The Waterloo Record has some more details (although there’s still a lot we don’t know):
- Of the $3.1 million awarded to Bb, there were $2.5 million in lost profits and $630,000 in royalties. I don’t understand this yet, but it appears at first blush as though the forward-looking damages (i.e., royalties) might be limited.
- The jury gave the judge the option of granting Bb an injunction. What this would mean is that D2L could no longer sell its product in the US while the injunction is in force. However, (a) Bb has not yet asked for that injunction, and (b) an analyst quoted in the article claims the judge would be unlikely to shut D2L down like that, especially if an appeal is pending.
- Speaking of which, a quote by D2L’s CEO John Baker seems to indicate that D2L will appeal, although his statement is general enough that I wouldn’t call it definitive.
- D2L thinks that they could develop a workaround for (what’s left of) the patent. (Remember, a good chunk of it was ruled invalid.) In other words, even if the patent holds, they think they can avoid infringing on it with minor modifications to their software.
- At least one of D2L’s major customers (University of Wisconsin) went on record expressing concern that this suit would increase their licensing fees.
I’m still trying to understand what all of this means. I don’t think anybody involved with this has changed their position or reduced their level of concern while this fight has dragged out, so the questions are really about what the legal ramifications are and what the various community members (including but not limited to D2L and BB) will do next.
One thing that is clear, however, is that so far nobody has benefited financially from this. The $3.1 million Bb could receive in settlement probably won’t even cover their legal fees. Their stock is at the same level it was when they initiated the lawsuit and down over 40% from its highs. And obviously D2L has not come out richer either.

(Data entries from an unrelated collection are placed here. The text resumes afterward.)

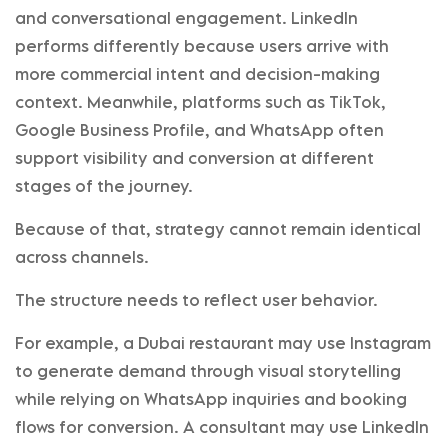
and conversational engagement. LinkedIn
performs differently because users arrive with
more commercial intent and decision-making
context. Meanwhile, platforms such as TikTok,
Google Business Profile, and WhatsApp often
support visibility and conversion at different
stages of the journey.
Because of that, strategy cannot remain identical
across channels.
The structure needs to reflect user behavior.
For example, a Dubai restaurant may use Instagram
to generate demand through visual storytelling
while relying on WhatsApp inquiries and booking
flows for conversion. A consultant may use LinkedIn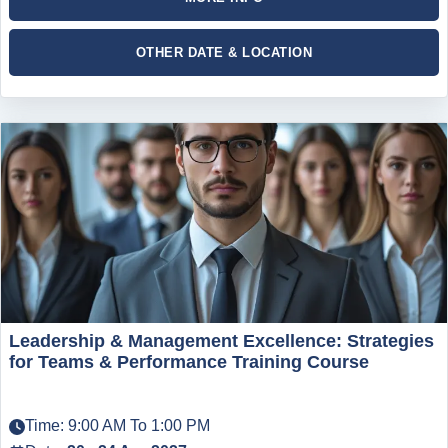
OTHER DATE & LOCATION
Leadership & Management Excellence: Strategies
for Teams & Performance Training Course
Time: 9:00 AM To 1:00 PM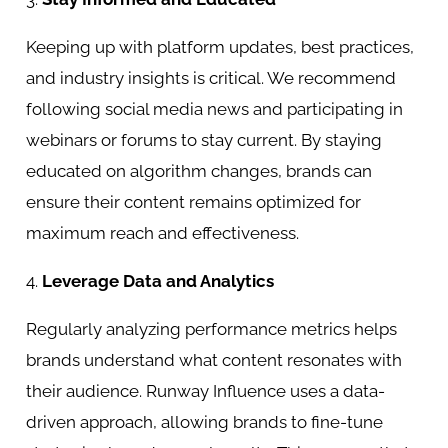
Keeping up with platform updates, best practices,
and industry insights is critical. We recommend
following social media news and participating in
webinars or forums to stay current. By staying
educated on algorithm changes, brands can
ensure their content remains optimized for
maximum reach and effectiveness.
4.
Leverage Data and Analytics
Regularly analyzing performance metrics helps
brands understand what content resonates with
their audience. Runway Influence uses a data-
driven approach, allowing brands to fine-tune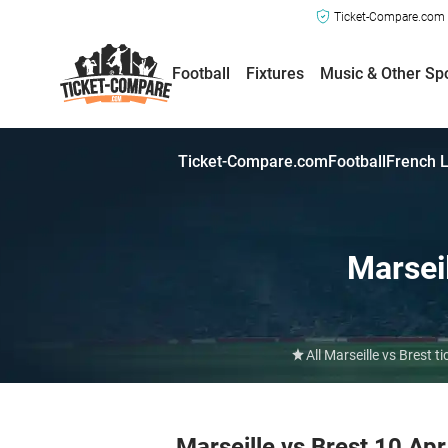
Ticket-Compare.com a
Football
Fixtures
Music & Other Sp
Ticket-Compare.com
Football
French L
Marsei
All Marseille vs Brest
Marseille vs Brest 10 Ap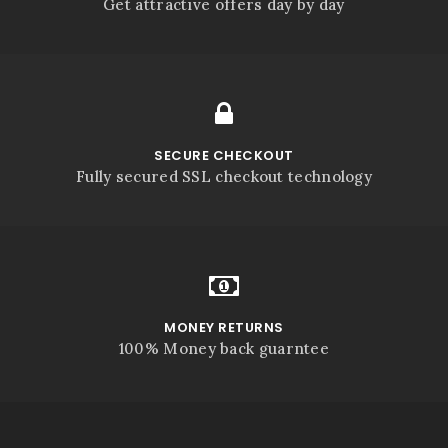
Get attractive offers day by day
SECURE CHECKOUT
Fully secured SSL checkout technology
MONEY RETURNS
100% Money back guarntee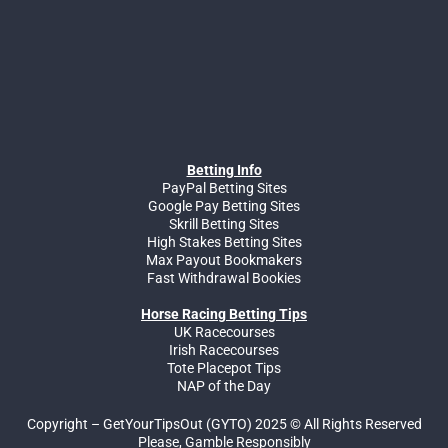
Betting Info
PayPal Betting Sites
Google Pay Betting Sites
Skrill Betting Sites
High Stakes Betting Sites
Max Payout Bookmakers
Fast Withdrawal Bookies
Horse Racing Betting Tips
UK Racecourses
Irish Racecourses
Tote Placepot Tips
NAP of the Day
Copyright – GetYourTipsOut (GYTO) 2025 © All Rights Reserved
Please, Gamble Responsibly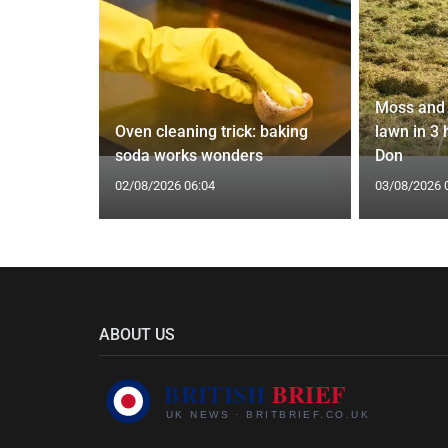
Moss and 
 water
Oven cleaning trick: baking
lawn in 3
epipe ban
soda works wonders
Don
02/08/2026 06:04
03/08/2026 
ABOUT US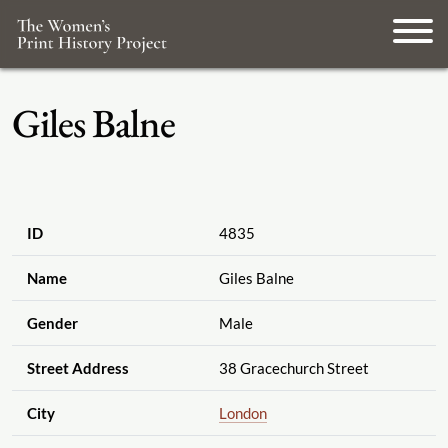
Giles Balne
ID
4835
Name
Giles Balne
Gender
Male
Street Address
38 Gracechurch Street
City
London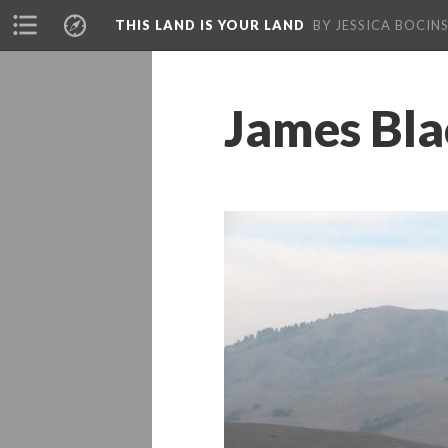
THIS LAND IS YOUR LAND
BY JESSICA BOCINS
James Bla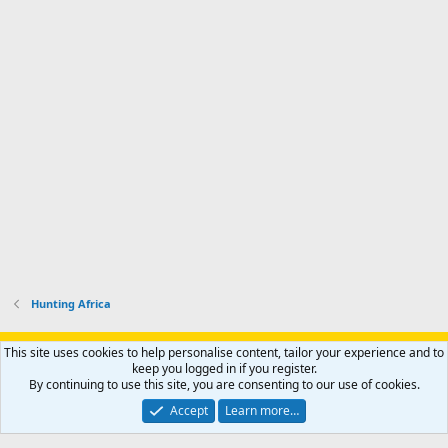
Hunting Africa
Support AfricaHunting.com
Advertise
Subscribe
Contact us
This site uses cookies to help personalise content, tailor your experience and to
Terms
Privacy policy
Help
Home
R
keep you logged in if you register.
S
By continuing to use this site, you are consenting to our use of cookies.
S
®
Community platform by XenForo
© 2010-2024 XenForo Ltd.
Accept
Learn more…
Copyright © 2007-2025 AfricaHunting.com. All Rights Reserved.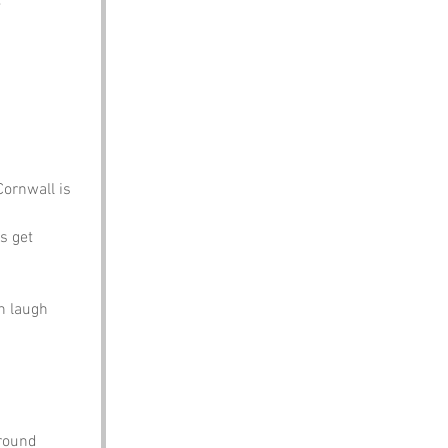
 
 
Cornwall is 
s get 
n laugh 
around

Blackboard has a net loss of customers and has created tremendous negative press for itself while D2L now has at least one major customer who is willing to go on record saying that they are worried. (We know a lot less about the financial impact on D2L because it’s not a publicly traded company.)
Tell me again how software patent assertion is going reward and enhance innovation in higher education?
[…] Michael Feldstein has been doing a fantastic job of keeping the community up to date on developments in this case. As he writes, it looks like neither company is a winner as the cost of the case will outweigh Blackboard’s costs, D2L already have one major customer on record wondering whether their license prices will be hit, and innovation in education will potentially be stifled. While Blackboard have pledged not to sue open source companies who break their LMS patents, Alan Shapiro notes that they don’t have a great track record of standing by previous pledges (they pledged to customers of WebCT and Prometheus that nothing would change following their acqusition, and those products were subsequently discontinued). The jury’s verdict is by no means the last word. The US Patent and Trademark Office are still re-examining the patent’s validity following requests by both D2L – who have invalidated 35 out of the 44 patent claims – and the Software Freedom Law Centre on behalf of open source LMSs Sakai, Moodle and ATutor. […]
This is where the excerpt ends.